Filming mantis shrimp infidelity
Written by Yoland Bosiger, Blue Planet II Researcher
Mantis shrimp are truly spectacular predators of the marine world. Like a praying mantis, the mantis shrimp use a specialised pair of forelimbs to capture prey and are divided into the ‘spearers’, those that hunt by impaling their prey on spear like structures and the ‘smashers’ which smash their prey with powerful blows. To capture prey so effectively mantis shrimps have the most impressive eyesight in the animal kingdom. While humans have three kinds of colour-receptive cones in their eyes; the mantis shrimp has up to twelve.

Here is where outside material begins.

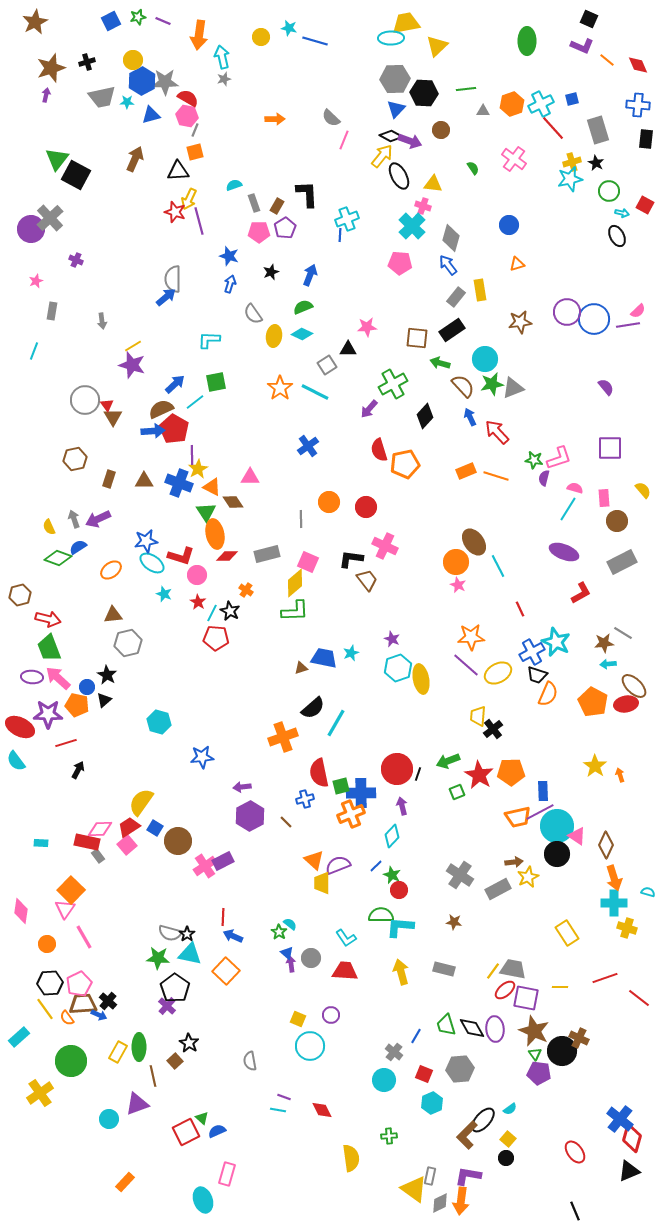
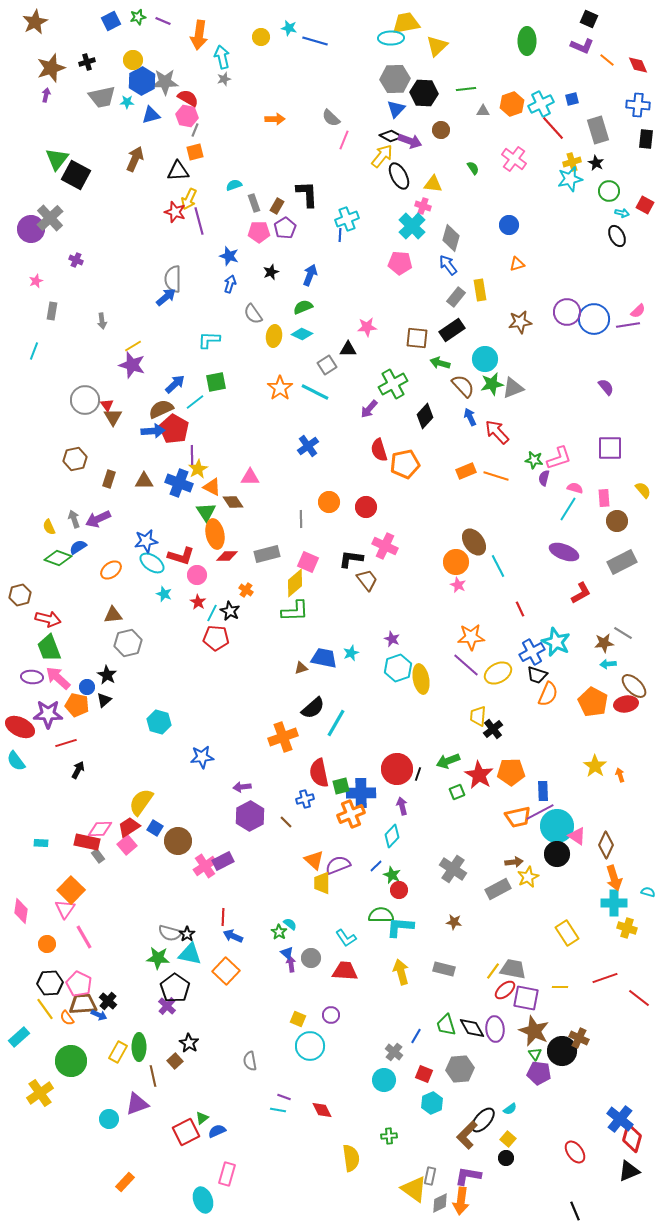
gray cross at (460, 875): moved 7 px left, 6 px up
pink pentagon at (79, 984): rotated 20 degrees counterclockwise
green triangle at (202, 1118): rotated 40 degrees clockwise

The zebra mantis shrimp is the largest mantis shrimp in the world, growing over 40 cm in length and living in large underground burrows on the outskirts of mangroves forests. With burrows as close as a metre apart, they present a hidden barrier of spears for little fish that must leave the mangroves at low tide. But the social lives of mantis shrimps are complex in ways that we are only just beginning to understand, as scientist Roy Caldwell explained:
“Zebra mantis shrimps live in pairs and may remain in the same burrow for life. Hunting with their longer spears, male zebra mantis shrimp provide virtually all of the food while the female puts her efforts into raising their eggs. However, the arrangement is not fool proof... Males can be predated while hunting and without a male to feed them females risk starvation. Instead, it seems they send out some kind of distress signal, a pheromone or perhaps a low frequency call, to attract another male in, and this in turn can cause some males to abandon their smaller mate and "trade up" for the larger female. By doing so they benefit, as the larger females will lay more eggs.”

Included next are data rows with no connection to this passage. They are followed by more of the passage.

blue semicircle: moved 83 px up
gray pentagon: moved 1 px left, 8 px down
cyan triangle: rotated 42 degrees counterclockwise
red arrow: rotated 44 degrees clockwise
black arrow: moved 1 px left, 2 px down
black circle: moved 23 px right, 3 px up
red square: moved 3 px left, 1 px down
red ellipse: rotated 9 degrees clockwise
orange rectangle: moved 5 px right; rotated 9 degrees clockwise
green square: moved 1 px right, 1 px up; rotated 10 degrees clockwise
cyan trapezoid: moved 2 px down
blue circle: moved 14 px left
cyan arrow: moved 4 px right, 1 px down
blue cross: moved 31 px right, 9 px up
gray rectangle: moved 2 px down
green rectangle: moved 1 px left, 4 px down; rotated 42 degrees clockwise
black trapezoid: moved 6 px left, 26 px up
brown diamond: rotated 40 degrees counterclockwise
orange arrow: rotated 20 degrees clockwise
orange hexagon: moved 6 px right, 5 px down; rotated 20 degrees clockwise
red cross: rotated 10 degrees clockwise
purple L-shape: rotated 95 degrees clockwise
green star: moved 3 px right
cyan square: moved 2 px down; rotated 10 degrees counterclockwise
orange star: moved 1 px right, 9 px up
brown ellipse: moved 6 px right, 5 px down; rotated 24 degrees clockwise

To capture the predation of the little fish, Dr Alexander Vail set out multiple remote cameras at different stages of the day and tide. To achieve the underground shots, he also reconstructed a mantis burrow in a special filming chamber.
After many weeks of trial and error, the remote, high-speed cameras stationed near to the wild mantis shrimps’ burrow finally captured extraordinary footage of the mantis shrimp striking small fish with lightning speed.